SOURCE MATERIAL:

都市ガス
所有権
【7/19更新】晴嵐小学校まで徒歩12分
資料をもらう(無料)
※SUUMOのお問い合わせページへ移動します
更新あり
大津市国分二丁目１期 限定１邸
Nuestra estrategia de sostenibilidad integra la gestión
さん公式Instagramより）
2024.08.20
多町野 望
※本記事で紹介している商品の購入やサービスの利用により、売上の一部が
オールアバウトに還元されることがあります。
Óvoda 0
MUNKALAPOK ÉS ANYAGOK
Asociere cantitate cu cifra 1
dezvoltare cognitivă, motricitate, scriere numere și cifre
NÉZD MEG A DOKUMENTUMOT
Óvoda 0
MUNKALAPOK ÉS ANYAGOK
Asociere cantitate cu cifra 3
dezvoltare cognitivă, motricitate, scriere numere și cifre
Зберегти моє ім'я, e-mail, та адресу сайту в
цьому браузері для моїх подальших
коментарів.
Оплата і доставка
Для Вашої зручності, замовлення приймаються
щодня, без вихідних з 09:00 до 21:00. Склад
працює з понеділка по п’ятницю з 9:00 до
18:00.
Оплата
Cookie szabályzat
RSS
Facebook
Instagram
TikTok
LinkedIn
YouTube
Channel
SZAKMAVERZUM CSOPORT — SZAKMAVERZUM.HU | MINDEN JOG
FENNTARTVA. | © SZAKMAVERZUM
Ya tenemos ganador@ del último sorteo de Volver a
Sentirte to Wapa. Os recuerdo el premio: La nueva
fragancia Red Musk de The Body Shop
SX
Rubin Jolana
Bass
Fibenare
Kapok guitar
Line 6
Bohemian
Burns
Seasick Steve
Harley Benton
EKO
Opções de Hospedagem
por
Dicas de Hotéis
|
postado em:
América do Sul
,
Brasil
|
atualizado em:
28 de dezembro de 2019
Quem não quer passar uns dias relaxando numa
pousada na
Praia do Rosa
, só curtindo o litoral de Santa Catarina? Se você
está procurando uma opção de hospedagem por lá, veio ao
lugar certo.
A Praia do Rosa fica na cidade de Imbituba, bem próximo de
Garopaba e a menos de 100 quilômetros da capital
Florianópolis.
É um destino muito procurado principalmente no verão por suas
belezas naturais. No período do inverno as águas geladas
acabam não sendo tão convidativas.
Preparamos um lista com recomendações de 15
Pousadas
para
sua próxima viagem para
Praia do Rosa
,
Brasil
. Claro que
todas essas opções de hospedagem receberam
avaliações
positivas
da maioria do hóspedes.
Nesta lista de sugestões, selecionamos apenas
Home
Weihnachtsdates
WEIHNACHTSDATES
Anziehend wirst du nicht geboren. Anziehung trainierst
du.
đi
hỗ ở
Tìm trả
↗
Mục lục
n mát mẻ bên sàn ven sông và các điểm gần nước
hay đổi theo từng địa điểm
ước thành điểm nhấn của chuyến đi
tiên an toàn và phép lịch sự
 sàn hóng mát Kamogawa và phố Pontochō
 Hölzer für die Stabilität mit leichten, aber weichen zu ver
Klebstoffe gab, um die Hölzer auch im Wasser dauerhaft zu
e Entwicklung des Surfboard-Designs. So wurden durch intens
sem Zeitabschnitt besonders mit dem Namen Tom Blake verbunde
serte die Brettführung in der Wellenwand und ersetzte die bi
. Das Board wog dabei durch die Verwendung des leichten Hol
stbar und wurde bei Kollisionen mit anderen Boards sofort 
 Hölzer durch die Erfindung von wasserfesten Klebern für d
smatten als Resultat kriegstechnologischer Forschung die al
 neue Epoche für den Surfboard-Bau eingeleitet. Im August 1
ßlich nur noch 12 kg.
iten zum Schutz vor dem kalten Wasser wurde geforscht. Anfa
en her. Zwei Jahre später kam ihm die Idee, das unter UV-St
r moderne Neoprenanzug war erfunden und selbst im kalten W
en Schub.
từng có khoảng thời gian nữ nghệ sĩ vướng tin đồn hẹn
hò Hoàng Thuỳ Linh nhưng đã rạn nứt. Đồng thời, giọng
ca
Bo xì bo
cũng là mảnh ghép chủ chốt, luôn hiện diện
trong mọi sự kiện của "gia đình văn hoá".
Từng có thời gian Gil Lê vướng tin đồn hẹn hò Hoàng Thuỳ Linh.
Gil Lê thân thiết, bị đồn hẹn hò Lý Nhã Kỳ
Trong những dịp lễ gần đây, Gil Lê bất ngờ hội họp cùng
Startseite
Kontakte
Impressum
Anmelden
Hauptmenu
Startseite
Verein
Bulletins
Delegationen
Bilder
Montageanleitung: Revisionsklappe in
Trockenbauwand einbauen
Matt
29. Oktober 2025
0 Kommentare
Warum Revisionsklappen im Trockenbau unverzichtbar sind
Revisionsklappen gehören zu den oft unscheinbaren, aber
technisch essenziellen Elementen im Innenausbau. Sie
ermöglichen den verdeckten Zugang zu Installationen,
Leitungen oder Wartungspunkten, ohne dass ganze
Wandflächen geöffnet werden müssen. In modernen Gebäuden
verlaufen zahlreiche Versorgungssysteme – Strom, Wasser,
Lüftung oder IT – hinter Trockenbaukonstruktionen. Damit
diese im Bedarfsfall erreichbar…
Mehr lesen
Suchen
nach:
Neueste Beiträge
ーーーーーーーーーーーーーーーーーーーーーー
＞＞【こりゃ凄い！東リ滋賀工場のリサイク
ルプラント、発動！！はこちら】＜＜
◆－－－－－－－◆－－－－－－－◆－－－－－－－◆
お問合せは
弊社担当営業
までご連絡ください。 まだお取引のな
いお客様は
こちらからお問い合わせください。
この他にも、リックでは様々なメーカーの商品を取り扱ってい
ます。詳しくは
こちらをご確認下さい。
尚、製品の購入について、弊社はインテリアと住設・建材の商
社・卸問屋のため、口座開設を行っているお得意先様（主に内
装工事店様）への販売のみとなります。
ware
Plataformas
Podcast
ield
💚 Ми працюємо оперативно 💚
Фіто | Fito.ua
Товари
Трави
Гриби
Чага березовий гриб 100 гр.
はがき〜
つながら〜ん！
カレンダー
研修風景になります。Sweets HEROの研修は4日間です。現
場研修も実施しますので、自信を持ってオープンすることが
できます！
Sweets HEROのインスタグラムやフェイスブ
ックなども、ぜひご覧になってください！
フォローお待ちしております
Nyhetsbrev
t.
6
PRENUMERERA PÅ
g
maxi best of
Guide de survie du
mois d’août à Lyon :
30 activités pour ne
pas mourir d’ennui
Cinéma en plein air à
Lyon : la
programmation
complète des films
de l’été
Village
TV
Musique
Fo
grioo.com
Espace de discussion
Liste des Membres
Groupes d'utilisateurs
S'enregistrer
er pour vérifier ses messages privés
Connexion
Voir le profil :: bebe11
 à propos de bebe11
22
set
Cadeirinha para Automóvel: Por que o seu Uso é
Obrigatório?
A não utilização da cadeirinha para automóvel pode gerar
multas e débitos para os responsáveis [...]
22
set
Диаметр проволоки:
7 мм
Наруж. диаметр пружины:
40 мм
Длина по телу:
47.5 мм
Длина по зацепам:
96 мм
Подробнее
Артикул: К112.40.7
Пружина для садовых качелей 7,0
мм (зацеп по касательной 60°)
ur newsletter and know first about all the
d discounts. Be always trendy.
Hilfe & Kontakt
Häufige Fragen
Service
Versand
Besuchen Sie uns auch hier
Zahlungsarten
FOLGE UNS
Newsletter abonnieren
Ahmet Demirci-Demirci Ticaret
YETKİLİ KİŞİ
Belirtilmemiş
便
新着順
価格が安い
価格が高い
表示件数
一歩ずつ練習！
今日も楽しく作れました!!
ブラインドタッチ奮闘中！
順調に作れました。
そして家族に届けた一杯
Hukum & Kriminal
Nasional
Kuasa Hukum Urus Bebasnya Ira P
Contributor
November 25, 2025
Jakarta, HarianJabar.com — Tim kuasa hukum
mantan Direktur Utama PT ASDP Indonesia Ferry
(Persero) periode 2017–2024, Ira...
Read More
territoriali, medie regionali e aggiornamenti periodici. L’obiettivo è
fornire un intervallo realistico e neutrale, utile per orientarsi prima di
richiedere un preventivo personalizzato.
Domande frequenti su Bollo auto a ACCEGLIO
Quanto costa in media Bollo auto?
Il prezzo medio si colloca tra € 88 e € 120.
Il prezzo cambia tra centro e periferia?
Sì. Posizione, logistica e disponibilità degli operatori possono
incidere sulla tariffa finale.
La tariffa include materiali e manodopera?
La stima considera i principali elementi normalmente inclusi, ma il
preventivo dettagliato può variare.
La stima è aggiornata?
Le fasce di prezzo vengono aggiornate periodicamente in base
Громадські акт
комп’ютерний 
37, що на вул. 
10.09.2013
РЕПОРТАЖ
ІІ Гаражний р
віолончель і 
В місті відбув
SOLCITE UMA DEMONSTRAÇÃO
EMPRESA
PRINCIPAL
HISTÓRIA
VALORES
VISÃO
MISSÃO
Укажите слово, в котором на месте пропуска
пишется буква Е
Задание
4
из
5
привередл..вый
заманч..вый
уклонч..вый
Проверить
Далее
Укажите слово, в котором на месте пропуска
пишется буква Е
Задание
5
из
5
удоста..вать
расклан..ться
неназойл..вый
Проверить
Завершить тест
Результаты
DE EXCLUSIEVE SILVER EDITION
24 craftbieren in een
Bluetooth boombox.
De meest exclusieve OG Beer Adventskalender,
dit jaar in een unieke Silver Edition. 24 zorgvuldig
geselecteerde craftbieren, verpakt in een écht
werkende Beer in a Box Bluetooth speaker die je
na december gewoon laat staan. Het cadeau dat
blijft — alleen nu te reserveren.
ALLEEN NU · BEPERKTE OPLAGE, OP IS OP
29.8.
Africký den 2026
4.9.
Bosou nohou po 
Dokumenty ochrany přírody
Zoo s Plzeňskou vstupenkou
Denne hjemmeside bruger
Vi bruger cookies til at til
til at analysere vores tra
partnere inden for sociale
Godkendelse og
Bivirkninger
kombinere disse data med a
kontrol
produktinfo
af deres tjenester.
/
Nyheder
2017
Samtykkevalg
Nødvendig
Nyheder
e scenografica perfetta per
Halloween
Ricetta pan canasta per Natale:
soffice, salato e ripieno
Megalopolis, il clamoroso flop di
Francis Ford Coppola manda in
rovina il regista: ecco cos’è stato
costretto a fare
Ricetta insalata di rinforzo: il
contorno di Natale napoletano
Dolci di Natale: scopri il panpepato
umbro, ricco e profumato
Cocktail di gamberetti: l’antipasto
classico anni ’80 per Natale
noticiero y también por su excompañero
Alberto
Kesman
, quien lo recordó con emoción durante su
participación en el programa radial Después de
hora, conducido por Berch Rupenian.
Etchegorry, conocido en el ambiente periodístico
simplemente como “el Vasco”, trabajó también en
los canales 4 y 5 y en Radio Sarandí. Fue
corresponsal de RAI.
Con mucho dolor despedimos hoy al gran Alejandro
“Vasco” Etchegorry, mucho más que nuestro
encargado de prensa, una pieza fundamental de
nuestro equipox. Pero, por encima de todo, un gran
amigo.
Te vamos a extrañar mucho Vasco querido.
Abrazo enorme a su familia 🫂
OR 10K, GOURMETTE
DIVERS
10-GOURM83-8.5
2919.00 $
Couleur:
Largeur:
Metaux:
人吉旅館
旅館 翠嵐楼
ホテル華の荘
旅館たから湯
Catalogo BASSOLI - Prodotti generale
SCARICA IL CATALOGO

TASK GOAL:
Wherever the string "también" appears in a line of the records above, copy that line.

ANSWER TO THE EXERCISE:
noticiero y también por su excompañero
simplemente como “el Vasco”, trabajó también en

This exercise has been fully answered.